■ Prompt
Write out the listing exactly, dropping any picture it contains.

■ Input for this task
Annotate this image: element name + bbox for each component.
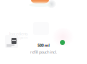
staticText: Ingredients xyxy=(9,31,28,36)
button[interactable]: Eco certified xyxy=(60,40,65,45)
staticText: refill pouch incl. xyxy=(30,49,57,55)
staticText: aqua, glycerin xyxy=(9,36,28,40)
staticText: 500 ml xyxy=(38,42,50,48)
button[interactable]: Product thumbnail xyxy=(5,35,18,48)
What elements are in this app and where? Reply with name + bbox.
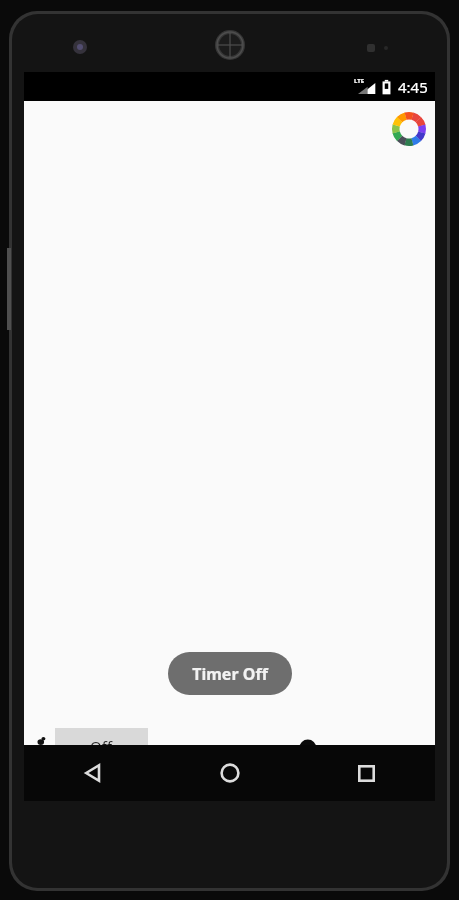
button[interactable]: Colour picker (390, 110, 428, 148)
button[interactable]: Timer Off (168, 652, 292, 695)
button[interactable]: Back (24, 745, 161, 801)
staticText: LTE (354, 77, 365, 85)
button[interactable]: Recent apps (298, 745, 435, 801)
staticText: 4:45 (398, 77, 428, 97)
button[interactable]: Off (55, 728, 148, 768)
button[interactable]: Smoke (27, 734, 55, 762)
button[interactable]: Home (161, 745, 298, 801)
staticText: Off (90, 736, 113, 756)
button[interactable]: Level slider (166, 728, 417, 768)
staticText: Timer Off (192, 663, 268, 685)
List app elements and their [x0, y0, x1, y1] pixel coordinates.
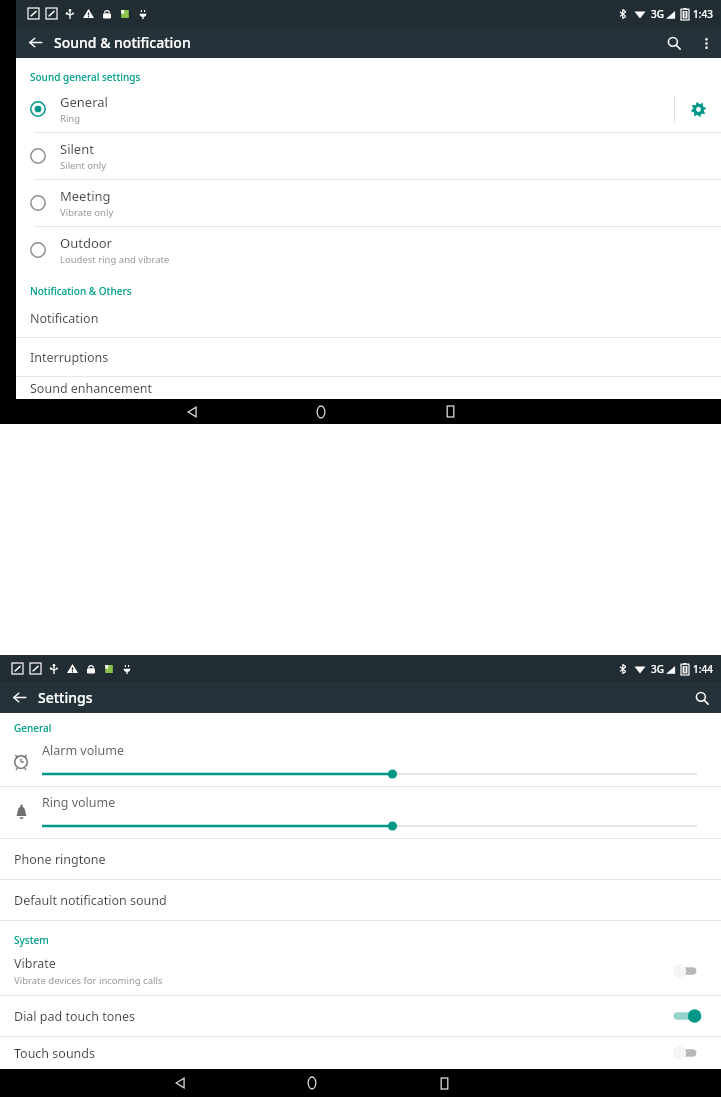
staticText: 1:44 — [693, 662, 713, 676]
staticText: Ring volume — [42, 794, 116, 811]
staticText: Meeting — [60, 187, 111, 205]
button[interactable]: Outdoor — [16, 227, 721, 273]
staticText: General — [14, 721, 52, 735]
staticText: 3G — [651, 7, 664, 21]
staticText: Notification — [30, 310, 99, 327]
staticText: Vibrate devices for incoming calls — [14, 974, 163, 987]
button[interactable]: Back — [167, 1070, 193, 1096]
staticText: General — [60, 93, 108, 111]
button[interactable]: Search — [683, 682, 721, 713]
staticText: Ring — [60, 112, 81, 125]
staticText: Vibrate — [14, 955, 56, 972]
staticText: 1:43 — [693, 7, 713, 21]
button[interactable]: Phone ringtone — [0, 839, 721, 879]
button[interactable]: Search — [657, 27, 691, 58]
button[interactable]: Ring volume — [0, 787, 721, 838]
staticText: Phone ringtone — [14, 851, 106, 868]
button[interactable]: Silent — [16, 133, 721, 179]
staticText: Sound & notification — [54, 33, 191, 52]
button[interactable]: Recent apps — [437, 399, 463, 424]
button[interactable]: Recent apps — [431, 1070, 457, 1096]
staticText: 3G — [651, 662, 664, 676]
button[interactable]: Default notification sound — [0, 880, 721, 920]
button[interactable]: Dial pad touch tones — [0, 996, 721, 1036]
staticText: Dial pad touch tones — [14, 1008, 136, 1025]
button[interactable]: Alarm volume — [0, 735, 721, 786]
button[interactable]: Back — [16, 27, 54, 58]
button[interactable]: General settings — [675, 86, 721, 132]
button[interactable]: Notification — [16, 299, 721, 337]
button[interactable]: Sound enhancement — [16, 377, 721, 399]
staticText: Alarm volume — [42, 742, 124, 759]
staticText: Silent only — [60, 159, 107, 172]
staticText: Touch sounds — [14, 1045, 96, 1062]
button[interactable]: General — [16, 86, 721, 132]
button[interactable]: Home — [299, 1070, 325, 1096]
button[interactable]: More options — [691, 28, 721, 58]
button[interactable]: Touch sounds — [0, 1037, 721, 1069]
staticText: Sound general settings — [30, 70, 141, 84]
button[interactable]: Home — [308, 399, 334, 424]
staticText: Settings — [38, 688, 93, 707]
button[interactable]: Vibrate — [0, 947, 721, 995]
staticText: Vibrate only — [60, 206, 114, 219]
button[interactable]: Back — [0, 682, 38, 713]
staticText: Notification & Others — [30, 284, 132, 298]
button[interactable]: Back — [179, 399, 205, 424]
staticText: System — [14, 933, 49, 947]
staticText: Loudest ring and vibrate — [60, 253, 170, 266]
staticText: Interruptions — [30, 349, 109, 366]
button[interactable]: Meeting — [16, 180, 721, 226]
staticText: Sound enhancement — [30, 380, 153, 397]
staticText: Outdoor — [60, 234, 112, 252]
staticText: Silent — [60, 140, 94, 158]
button[interactable]: Interruptions — [16, 338, 721, 376]
staticText: Default notification sound — [14, 892, 167, 909]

■ Written answer
Annotate this image: element name + bbox for each component.
staticText: Ingredients xyxy=(9,31,28,36)
button[interactable]: Eco certified xyxy=(60,40,65,45)
staticText: refill pouch incl. xyxy=(30,49,57,55)
staticText: aqua, glycerin xyxy=(9,36,28,40)
staticText: 500 ml xyxy=(38,42,50,48)
button[interactable]: Product thumbnail xyxy=(5,35,18,48)
What elements are in this app and where? Reply with name + bbox.
button[interactable]: Colour picker (390, 110, 428, 148)
button[interactable]: Timer Off (168, 652, 292, 695)
button[interactable]: Back (24, 745, 161, 801)
staticText: LTE (354, 77, 365, 85)
button[interactable]: Recent apps (298, 745, 435, 801)
staticText: 4:45 (398, 77, 428, 97)
button[interactable]: Off (55, 728, 148, 768)
button[interactable]: Smoke (27, 734, 55, 762)
button[interactable]: Home (161, 745, 298, 801)
staticText: Off (90, 736, 113, 756)
button[interactable]: Level slider (166, 728, 417, 768)
staticText: Timer Off (192, 663, 268, 685)
List app elements and their [x0, y0, x1, y1] pixel coordinates.
staticText: 1:44 — [693, 662, 713, 676]
staticText: Ring volume — [42, 794, 116, 811]
staticText: Meeting — [60, 187, 111, 205]
button[interactable]: Outdoor — [16, 227, 721, 273]
staticText: General — [14, 721, 52, 735]
staticText: 3G — [651, 7, 664, 21]
staticText: Notification — [30, 310, 99, 327]
staticText: Vibrate devices for incoming calls — [14, 974, 163, 987]
button[interactable]: Back — [167, 1070, 193, 1096]
staticText: General — [60, 93, 108, 111]
button[interactable]: Search — [683, 682, 721, 713]
staticText: Ring — [60, 112, 81, 125]
staticText: Vibrate — [14, 955, 56, 972]
staticText: 1:43 — [693, 7, 713, 21]
button[interactable]: Phone ringtone — [0, 839, 721, 879]
button[interactable]: Search — [657, 27, 691, 58]
button[interactable]: Ring volume — [0, 787, 721, 838]
staticText: Phone ringtone — [14, 851, 106, 868]
button[interactable]: Silent — [16, 133, 721, 179]
staticText: Sound & notification — [54, 33, 191, 52]
button[interactable]: Recent apps — [437, 399, 463, 424]
button[interactable]: Recent apps — [431, 1070, 457, 1096]
staticText: 3G — [651, 662, 664, 676]
button[interactable]: Default notification sound — [0, 880, 721, 920]
button[interactable]: Dial pad touch tones — [0, 996, 721, 1036]
staticText: Dial pad touch tones — [14, 1008, 136, 1025]
button[interactable]: Alarm volume — [0, 735, 721, 786]
button[interactable]: Back — [16, 27, 54, 58]
button[interactable]: General settings — [675, 86, 721, 132]
button[interactable]: Notification — [16, 299, 721, 337]
button[interactable]: Sound enhancement — [16, 377, 721, 399]
staticText: Alarm volume — [42, 742, 124, 759]
staticText: Silent only — [60, 159, 107, 172]
staticText: Touch sounds — [14, 1045, 96, 1062]
button[interactable]: General — [16, 86, 721, 132]
button[interactable]: Home — [299, 1070, 325, 1096]
button[interactable]: More options — [691, 28, 721, 58]
button[interactable]: Touch sounds — [0, 1037, 721, 1069]
staticText: Sound general settings — [30, 70, 141, 84]
button[interactable]: Home — [308, 399, 334, 424]
staticText: Settings — [38, 688, 93, 707]
button[interactable]: Vibrate — [0, 947, 721, 995]
staticText: Vibrate only — [60, 206, 114, 219]
button[interactable]: Back — [0, 682, 38, 713]
staticText: Notification & Others — [30, 284, 132, 298]
button[interactable]: Back — [179, 399, 205, 424]
staticText: System — [14, 933, 49, 947]
staticText: Loudest ring and vibrate — [60, 253, 170, 266]
staticText: Interruptions — [30, 349, 109, 366]
button[interactable]: Meeting — [16, 180, 721, 226]
staticText: Sound enhancement — [30, 380, 153, 397]
staticText: Outdoor — [60, 234, 112, 252]
staticText: Silent — [60, 140, 94, 158]
button[interactable]: Interruptions — [16, 338, 721, 376]
staticText: Default notification sound — [14, 892, 167, 909]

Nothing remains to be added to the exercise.